Maryland General Assembly Passes Bill to Allow Third Gender Option for ID, Streamline Gender Change Process
Annapolis, MD: Today, by a vote of 92-48, the Maryland House of Delegates joined the Maryland Senate in passing legislation that will allow the state’s residents to select a third gender option on their driver’s license or state ID. Maryland joins eight states and the District of Columbia in providing a third gender option. The act also streamlined the process for changing gender on state-issued ID.
In addition to the two existing options of Female and Male, under the new law Marylanders will be able to have the gender on their ID listed as “Unspecified or Other,” which appears on the driver’s license or ID as an X.
The X gender marker will be available to all Marylanders who do not want to be identified as Male or Female on their driver’s license, and will be of greatest benefit to nonbinary, genderqueer, and intersex Marylanders who do not identify as either Female or Male. Nonbinary and genderqueer are umbrella terms for people with gender identities that fall somewhere outside the traditional conceptions of female or male, while intersex is an umbrella term used to describe a number of natural bodily variations, which can include external genitalia, internal sex organs, chromosomes, or hormonal differences that transcend typical ideas of male and female.
“This modernizing legislation will be bringing me personally the ability to have an accurate identification document, and I am grateful for the dedicated coalition that worked so hard to make X ID markers a reality,” said Lee Blinder, founder of Trans Healthcare MD. “My work with Trans Healthcare MD has shown me the sincere need for this legislation, and I know the lives of my fellow transgender, nonbinary, and gender expansive community will improve after its implementation on October 1, 2019,” Blinder said.

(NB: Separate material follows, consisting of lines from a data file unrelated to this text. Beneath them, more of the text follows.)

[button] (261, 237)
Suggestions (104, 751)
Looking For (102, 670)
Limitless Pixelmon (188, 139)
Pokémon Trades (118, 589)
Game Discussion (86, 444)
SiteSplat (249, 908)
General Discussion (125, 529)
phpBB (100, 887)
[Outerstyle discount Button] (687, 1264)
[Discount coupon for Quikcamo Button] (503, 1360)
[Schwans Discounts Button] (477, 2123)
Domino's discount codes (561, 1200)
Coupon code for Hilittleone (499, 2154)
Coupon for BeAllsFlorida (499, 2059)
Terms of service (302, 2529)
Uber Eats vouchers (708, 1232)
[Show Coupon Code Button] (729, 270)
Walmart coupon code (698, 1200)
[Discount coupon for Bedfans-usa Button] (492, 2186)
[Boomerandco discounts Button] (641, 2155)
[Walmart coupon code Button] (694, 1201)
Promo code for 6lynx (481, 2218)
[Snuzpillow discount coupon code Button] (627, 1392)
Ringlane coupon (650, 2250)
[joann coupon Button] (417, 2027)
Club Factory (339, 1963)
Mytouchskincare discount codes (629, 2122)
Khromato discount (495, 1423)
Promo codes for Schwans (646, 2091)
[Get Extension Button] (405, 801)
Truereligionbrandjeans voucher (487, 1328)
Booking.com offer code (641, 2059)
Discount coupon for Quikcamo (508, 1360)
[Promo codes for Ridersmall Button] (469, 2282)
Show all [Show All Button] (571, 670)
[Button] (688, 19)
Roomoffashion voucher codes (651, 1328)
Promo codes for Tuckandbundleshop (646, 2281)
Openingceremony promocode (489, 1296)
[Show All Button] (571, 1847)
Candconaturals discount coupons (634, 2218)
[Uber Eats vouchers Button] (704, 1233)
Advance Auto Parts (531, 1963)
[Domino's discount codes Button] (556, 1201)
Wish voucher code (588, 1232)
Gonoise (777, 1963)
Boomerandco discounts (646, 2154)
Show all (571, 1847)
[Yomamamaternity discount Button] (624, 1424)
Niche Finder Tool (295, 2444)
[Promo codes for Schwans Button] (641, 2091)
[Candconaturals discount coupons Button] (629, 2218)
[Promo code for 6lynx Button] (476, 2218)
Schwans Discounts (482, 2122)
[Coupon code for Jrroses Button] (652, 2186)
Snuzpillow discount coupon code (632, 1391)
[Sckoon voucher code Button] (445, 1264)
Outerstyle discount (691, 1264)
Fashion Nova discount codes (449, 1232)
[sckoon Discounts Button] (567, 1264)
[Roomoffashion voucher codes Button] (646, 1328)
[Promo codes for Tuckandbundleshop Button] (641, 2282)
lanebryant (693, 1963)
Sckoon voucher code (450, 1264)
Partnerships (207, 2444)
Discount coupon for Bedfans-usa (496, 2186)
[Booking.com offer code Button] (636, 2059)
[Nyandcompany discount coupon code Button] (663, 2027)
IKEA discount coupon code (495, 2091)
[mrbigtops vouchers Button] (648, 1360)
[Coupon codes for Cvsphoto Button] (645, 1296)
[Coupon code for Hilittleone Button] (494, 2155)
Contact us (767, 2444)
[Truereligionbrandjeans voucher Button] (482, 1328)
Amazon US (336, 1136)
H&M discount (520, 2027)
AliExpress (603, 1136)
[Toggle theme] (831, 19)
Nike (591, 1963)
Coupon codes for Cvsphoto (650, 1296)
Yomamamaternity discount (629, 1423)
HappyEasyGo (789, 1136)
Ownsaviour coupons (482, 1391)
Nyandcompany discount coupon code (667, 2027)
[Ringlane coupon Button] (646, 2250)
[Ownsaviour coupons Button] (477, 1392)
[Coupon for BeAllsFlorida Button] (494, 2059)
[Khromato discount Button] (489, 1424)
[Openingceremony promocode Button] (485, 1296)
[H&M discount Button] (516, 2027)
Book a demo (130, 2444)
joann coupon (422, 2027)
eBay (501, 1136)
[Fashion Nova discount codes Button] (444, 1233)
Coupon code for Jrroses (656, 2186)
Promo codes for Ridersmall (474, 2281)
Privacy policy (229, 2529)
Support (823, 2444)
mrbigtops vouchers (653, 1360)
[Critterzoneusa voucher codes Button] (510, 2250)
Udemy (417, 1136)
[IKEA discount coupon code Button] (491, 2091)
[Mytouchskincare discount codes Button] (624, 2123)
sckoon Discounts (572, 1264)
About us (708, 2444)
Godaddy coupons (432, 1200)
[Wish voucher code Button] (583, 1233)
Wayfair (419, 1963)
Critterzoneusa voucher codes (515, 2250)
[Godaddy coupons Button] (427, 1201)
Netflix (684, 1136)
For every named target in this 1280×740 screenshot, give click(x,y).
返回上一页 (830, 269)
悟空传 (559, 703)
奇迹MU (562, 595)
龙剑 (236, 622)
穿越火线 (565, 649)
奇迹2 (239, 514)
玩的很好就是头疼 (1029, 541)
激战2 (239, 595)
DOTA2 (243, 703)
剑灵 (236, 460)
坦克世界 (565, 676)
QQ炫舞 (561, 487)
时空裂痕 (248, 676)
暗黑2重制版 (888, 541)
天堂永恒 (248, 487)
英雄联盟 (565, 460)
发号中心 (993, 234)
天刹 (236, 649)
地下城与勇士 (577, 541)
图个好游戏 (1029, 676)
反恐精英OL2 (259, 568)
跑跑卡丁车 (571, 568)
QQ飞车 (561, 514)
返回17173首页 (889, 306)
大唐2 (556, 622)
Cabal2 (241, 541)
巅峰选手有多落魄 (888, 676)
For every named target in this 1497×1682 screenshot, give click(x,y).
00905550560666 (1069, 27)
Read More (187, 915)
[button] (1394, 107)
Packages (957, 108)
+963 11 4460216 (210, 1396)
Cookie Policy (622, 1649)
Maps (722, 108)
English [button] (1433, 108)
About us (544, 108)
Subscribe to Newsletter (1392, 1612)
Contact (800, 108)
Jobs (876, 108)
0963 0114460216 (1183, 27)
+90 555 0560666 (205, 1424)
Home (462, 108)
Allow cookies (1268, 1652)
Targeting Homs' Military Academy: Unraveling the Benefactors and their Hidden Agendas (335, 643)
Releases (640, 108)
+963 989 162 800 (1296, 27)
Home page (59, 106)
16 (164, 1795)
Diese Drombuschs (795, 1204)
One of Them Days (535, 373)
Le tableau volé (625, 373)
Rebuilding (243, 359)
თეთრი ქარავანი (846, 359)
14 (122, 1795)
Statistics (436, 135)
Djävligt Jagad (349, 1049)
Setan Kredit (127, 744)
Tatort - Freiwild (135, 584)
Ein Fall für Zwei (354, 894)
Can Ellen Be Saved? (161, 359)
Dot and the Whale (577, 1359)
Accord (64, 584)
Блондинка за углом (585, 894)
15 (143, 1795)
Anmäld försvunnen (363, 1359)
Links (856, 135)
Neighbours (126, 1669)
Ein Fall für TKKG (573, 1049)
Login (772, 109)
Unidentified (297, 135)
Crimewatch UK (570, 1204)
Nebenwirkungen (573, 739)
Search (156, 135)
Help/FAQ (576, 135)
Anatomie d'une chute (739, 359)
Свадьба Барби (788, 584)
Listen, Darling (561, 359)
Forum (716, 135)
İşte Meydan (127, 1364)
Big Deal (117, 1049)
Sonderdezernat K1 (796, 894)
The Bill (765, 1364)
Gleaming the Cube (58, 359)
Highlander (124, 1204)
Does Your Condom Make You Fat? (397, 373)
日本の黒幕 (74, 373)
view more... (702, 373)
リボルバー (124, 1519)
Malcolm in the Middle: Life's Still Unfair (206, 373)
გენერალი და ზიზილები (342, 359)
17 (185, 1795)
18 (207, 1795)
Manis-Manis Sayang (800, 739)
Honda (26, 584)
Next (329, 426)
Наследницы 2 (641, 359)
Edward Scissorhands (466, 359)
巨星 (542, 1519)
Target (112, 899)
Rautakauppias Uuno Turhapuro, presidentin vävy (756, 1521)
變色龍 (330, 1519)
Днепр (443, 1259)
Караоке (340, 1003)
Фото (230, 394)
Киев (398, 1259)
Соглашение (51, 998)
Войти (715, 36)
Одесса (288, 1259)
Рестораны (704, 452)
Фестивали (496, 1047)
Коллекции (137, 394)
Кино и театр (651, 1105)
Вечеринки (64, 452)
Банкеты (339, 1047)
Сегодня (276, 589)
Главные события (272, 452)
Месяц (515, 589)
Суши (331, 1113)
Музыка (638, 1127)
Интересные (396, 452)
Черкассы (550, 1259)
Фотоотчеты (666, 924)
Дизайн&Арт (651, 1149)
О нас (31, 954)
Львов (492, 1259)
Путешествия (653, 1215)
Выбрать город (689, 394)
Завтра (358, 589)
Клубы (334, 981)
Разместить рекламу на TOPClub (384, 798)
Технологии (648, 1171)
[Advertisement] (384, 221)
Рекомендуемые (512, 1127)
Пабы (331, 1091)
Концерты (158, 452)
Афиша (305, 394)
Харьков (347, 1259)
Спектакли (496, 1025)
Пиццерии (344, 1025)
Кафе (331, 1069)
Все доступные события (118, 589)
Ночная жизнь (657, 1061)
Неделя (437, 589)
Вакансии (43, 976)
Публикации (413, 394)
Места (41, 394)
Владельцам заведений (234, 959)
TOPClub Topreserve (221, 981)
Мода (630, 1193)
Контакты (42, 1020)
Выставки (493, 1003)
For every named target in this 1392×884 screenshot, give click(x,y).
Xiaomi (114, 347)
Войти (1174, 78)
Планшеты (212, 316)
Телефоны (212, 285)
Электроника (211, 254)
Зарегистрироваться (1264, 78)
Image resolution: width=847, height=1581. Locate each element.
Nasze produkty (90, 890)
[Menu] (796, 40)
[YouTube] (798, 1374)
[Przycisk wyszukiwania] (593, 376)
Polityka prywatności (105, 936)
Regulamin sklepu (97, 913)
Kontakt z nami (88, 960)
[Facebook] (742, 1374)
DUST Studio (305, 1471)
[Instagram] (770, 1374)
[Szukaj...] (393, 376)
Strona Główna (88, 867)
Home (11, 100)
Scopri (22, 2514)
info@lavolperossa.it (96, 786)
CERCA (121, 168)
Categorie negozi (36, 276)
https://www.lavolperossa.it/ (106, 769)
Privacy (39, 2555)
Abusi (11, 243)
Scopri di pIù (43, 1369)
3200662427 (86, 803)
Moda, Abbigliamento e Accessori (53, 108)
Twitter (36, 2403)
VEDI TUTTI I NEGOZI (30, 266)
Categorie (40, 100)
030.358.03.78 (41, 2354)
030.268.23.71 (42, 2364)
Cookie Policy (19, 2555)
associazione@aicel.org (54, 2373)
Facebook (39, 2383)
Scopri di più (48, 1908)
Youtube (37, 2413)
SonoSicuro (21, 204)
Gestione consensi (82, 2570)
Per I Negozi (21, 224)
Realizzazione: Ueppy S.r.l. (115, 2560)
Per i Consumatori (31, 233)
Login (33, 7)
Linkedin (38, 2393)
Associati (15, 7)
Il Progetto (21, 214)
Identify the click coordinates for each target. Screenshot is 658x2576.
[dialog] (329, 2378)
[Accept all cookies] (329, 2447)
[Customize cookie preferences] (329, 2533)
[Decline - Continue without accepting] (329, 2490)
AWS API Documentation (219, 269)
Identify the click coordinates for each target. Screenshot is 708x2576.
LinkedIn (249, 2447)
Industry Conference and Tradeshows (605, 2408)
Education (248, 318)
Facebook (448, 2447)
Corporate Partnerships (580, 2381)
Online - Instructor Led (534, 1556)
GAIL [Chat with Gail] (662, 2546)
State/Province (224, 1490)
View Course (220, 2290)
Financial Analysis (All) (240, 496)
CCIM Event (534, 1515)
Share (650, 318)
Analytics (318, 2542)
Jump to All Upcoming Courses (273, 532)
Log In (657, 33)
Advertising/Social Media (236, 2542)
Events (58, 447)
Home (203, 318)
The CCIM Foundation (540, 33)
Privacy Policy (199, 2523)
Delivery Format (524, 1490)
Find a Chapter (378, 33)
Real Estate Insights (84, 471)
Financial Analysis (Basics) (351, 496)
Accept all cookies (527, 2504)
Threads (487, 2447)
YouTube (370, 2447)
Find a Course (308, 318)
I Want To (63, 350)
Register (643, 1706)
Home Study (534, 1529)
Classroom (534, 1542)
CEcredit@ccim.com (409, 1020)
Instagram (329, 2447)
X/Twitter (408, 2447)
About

Jaz Barnett, Co-Director of Media and Technology for The Baltimore Transgender Alliance, described themself as being “over the moon” about the bill’s passage. “This is incredibly important to me because the X means a lot more than just a letter—the M or the F just doesn’t fit and doesn’t reflect who I am in the least. It often is very humiliating to go into different establishments where I do have to show my ID to other people, and they’ll see that there’s a letter on there that doesn’t represent who it is that I am,” Barnett said.
Lisa Reff, a parent of a nonbinary teen, spoke about the impact the law will have on their child’s life. “I never gave any thought to all of the different forms we fill out that require us to select male or female until my older daughter was applying for her driver’s license a year-and-a-half ago. She selected female, no big deal. But I sat there and I thought, ‘oh my goodness, this is going to be a big deal for Kayden. I'm just so happy that Kayden will be able to get a license that identifies them as they identify,” Reff said.
The new law will also streamline Maryland’s currently-onerous process for changing one’s gender. Under the current process, individuals seeking to change the gender on their driver’s license or state ID are required to submit a letter from a medical professional providing transition care, as well as a separate letter from a mental health professional. Now, Marylanders will be able to self-attest their appropriate gender marker without having to go through multiple medical gatekeepers.
Today’s legislation has been strongly supported by a broad coalition of LGBTQIA+ groups, including The Baltimore Transgender Alliance, FreeState Justice, HostHome, the Intersex & Genderqueer Recognition Project, Maryland Trans Unity, the National Center for Transgender Equality, Trans Healthcare MD, Trans Recognition Maryland, Trans Terps and Whitman-Walker Health, as well as a host of individuals who will benefit from this legislation and their families.
The Senate bill, SB196, submitted by Senator William C. Smith, passed 32-14 on February 22, 2019. House bill 421, sponsored by Delegate Sara Love, passed today 92-48. The bill passed both houses with votes from more than 60% of legislators, making it presumptively veto-proof.